F = (between groups variance)/(within groups variance)

Import the necessary library and calculate the variation within each group.

import numpy as np
from scipy.stats import f_oneway

print(np.std(group_water)) # 0.8944271909999159
print(np.std(group_juice)) # 1.019803902718557
print(np.std(group_coffee)) # 1.4966629547095764

Now, to perform the ANOVA Test

f_oneway(group_water, group_juice, group_coffee)
# F_onewayResult(statistic=4.2745098039215685,
                                  pvalue=0.03965891577699055)

Since this p-value is less than 0.05, we accept the alternative hypothesis.
That is the drink does make a difference in reaction time.

Two-Way ANOVA

You should use a two-way ANOVA when you’d like to know how two factors affect a response variable and whether or not there is an interaction effect between the two factors on the response variable.

For the results of a two-way ANOVA to be valid, the following assumptions should be met:

Normality — The response variable is approximately normally distributed for each group.
Equal Variances — The variances for each group should be roughly equal.
Independence — The observations in each group are independent of each other and the observations within groups were obtained by a random sample.

A researcher wants to know whether test scores are influenced by Gender or Age or both.

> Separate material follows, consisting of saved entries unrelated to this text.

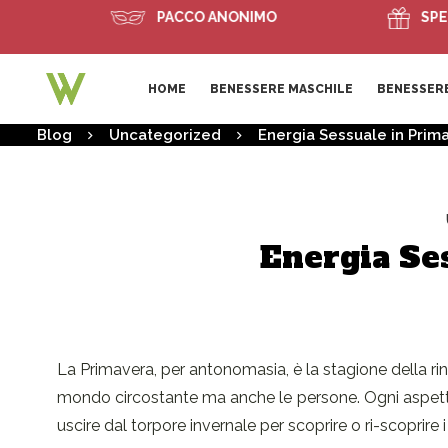
PACCO ANONIMO
SPEDIZION
HOME
BENESSERE MASCHILE
BENESSERE
Blog
Uncategorized
Energia Sessuale in Prim
Energia Se
La Primavera, per antonomasia, è la stagione della rina
mondo circostante ma anche le persone. Ogni aspetto de
uscire dal torpore invernale per scoprire o ri-scoprire i p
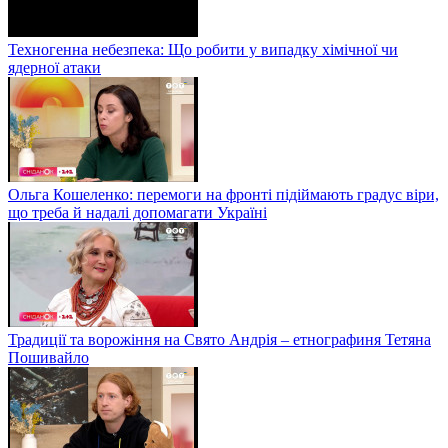
Техногенна небезпека: Що робити у випадку хімічної чи
ядерної атаки
Ольга Кошеленко: перемоги на фронті підіймають градус віри,
що треба й надалі допомагати Україні
Традиції та ворожіння на Свято Андрія – етнографиня Тетяна
Пошивайло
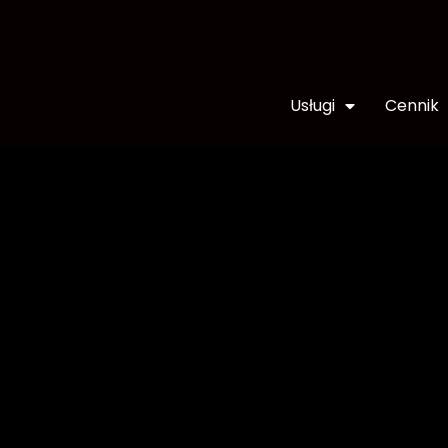
Usługi
Cennik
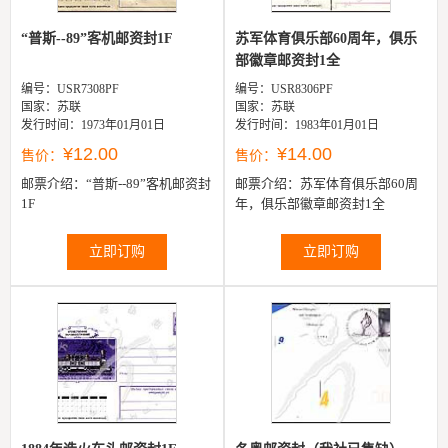
“普斯--89”客机邮资封1F
苏军体育俱乐部60周年，俱乐
部徽章邮资封1全
编号：USR7308PF
编号：USR8306PF
国家：苏联
国家：苏联
发行时间：1973年01月01日
发行时间：1983年01月01日
¥12.00
¥14.00
售价：
售价：
邮票介绍：
“普斯--89”客机邮资封
邮票介绍：
苏军体育俱乐部60周
1F
年，俱乐部徽章邮资封1全
立即订购
立即订购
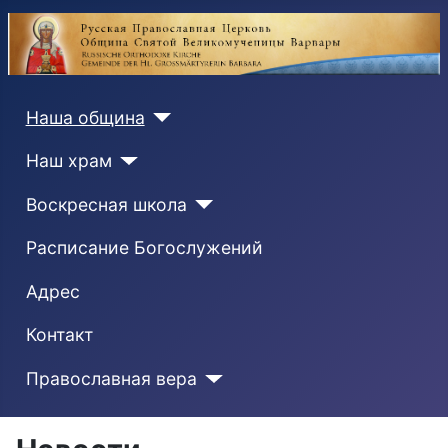
Наша община
Наш храм
Воскресная школа
Расписание Богослужений
Адрес
Контакт
Православная вера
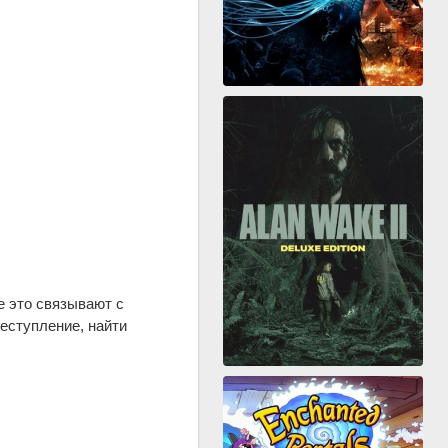
е это связывают с
реступление, найти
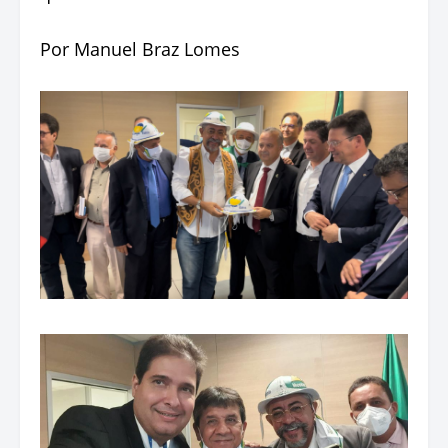
Por Manuel Braz Lomes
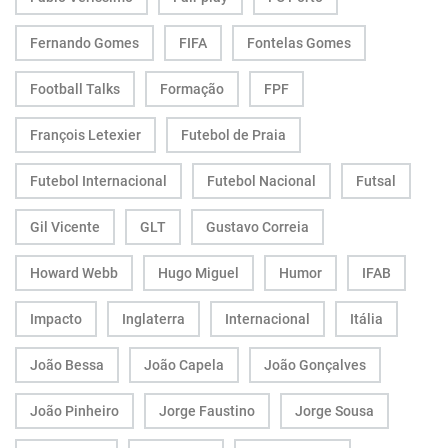
Fernando Gomes
FIFA
Fontelas Gomes
Football Talks
Formação
FPF
François Letexier
Futebol de Praia
Futebol Internacional
Futebol Nacional
Futsal
Gil Vicente
GLT
Gustavo Correia
Howard Webb
Hugo Miguel
Humor
IFAB
Impacto
Inglaterra
Internacional
Itália
João Bessa
João Capela
João Gonçalves
João Pinheiro
Jorge Faustino
Jorge Sousa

She collects information with regards to this experiment. The data she collected is as follows. The level of significance is 0.05.

I replicated the data using python.

import numpy as np
import pandas as pd
import statsmodels.api as sm
from statsmodels.formula.api import ols
data = pd.DataFrame({'Gender': np.tile(np.repeat(['Boys', 'Girls'], 3),3),
                   'Age': np.repeat(['10', '11', '12'], 6),
                   'Score': [4,6,8,4,8,9,
                             6,6,9,7,10,13,
                             8,9,13,12,14,16
                   
                              ]
                  })
data

model = ols('Score ~ C(Age) + C(Gender) + C(Gender) * C(Age)', 
                                             data = data).fit()               
sm.stats.anova_lm(model, typ=2)

Since the p-value of gender (0.035) is less than .05, this means that gender has significant impact on the test scores.

Since the p-value of age (0.006) is less than .05, this means that age has significant impact on the test scores.

Since the p-value of age and gender (0.556) is greater than .05, we can say that gender and age (combined) interaction has no significant impact on the test scores.